Di dalam dirinya, ia tahu: ini bukan soal hutan. Bukan soal Israel atau Palestina semata. Tapi soal hak manusia untuk dikenang di tempat ia pernah hidup.

Dan kini, tanah yang selama ini ditutup pinus, telah membakar penutupnya sendiri—agar seseorang membaca, dan percaya.


 Tanah Mengingat

Beberapa pekan setelah kebakaran mereda dan berita surat Yusuf tenggelam oleh isu-isu baru dunia, Mira kembali ke tempat ia pertama kali menemukan botol itu. Tidak ada kamera. Tidak ada tim dokumenter. Hanya dia, sepasang sepatu hiking, dan sebuah kantong berisi segenggam benih zaitun yang ia beli dari pasar tua di Yerusalem Timur.

Tunggul pohon pinus tempat ia menemukan botol masih di sana, hitam dan bisu seperti sisa luka bakar di tubuh yang telah lewat masa kritis. Tapi di sekitarnya, kehidupan mulai merangkak kembali: lumut hijau, semak liar, dan kupu-kupu kecil yang bersarang di balik batu.

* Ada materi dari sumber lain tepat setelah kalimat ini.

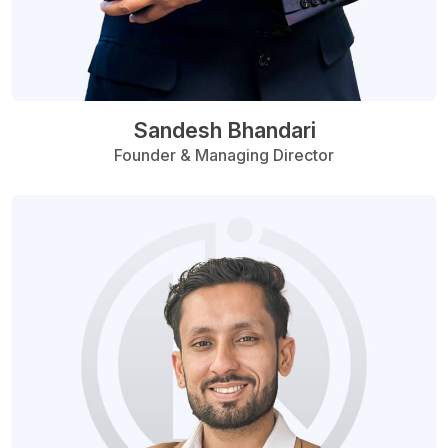
Sandesh Bhandari
Founder & Managing Director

Ia berlutut perlahan, dan mulai menggali tanah dengan tangan kosong. Tanah itu keras, masih mencengkeram bara dari kebakaran sebelumnya, seakan menolak disentuh lagi oleh manusia. Tapi Mira tak menyerah. Ia menyemai benih zaitun itu dengan air dari botol minumnya, lalu menutup lubangnya perlahan. Di sampingnya, ia menancapkan tongkat kecil, diikatkan secarik kain bertuliskan nama:

"Imwas – Rumah yang Pernah Ada."

Tidak akan ada peresmian. Tidak akan ada monumen marmer. Tapi ada pohon yang akan tumbuh. Dan setiap ranting yang kelak melambai ke angin, akan membawa pesan yang terkubur puluhan tahun:

Kami masih di sini. Kami belum hilang. Tanah mengingat.

Beberapa bulan kemudian, Google Earth memperbarui citra satelit kawasan Pegunungan Yudea. Seorang pengguna anonim menandai titik hijau kecil di antara lahan hitam bekas terbakar, dengan catatan:

“Satu pohon zaitun baru tumbuh di tempat hutan palsu terbakar. Tidak ada yang mengklaimnya. Tapi tanah tahu kepada siapa ia pernah memberi hidup.”


Epilog.

Mira kembali ke Eropa. Ia tidak lagi meliput perang atau kebakaran. Tapi setiap kali melihat kebun zaitun, ia berhenti sejenak, dan membayangkan Yusuf duduk di sana, di bawah pohon masa depan, menulis surat lain… kali ini bukan untuk menuntut dikenang, tapi untuk menceritakan bahwa suaranya sudah ditemukan.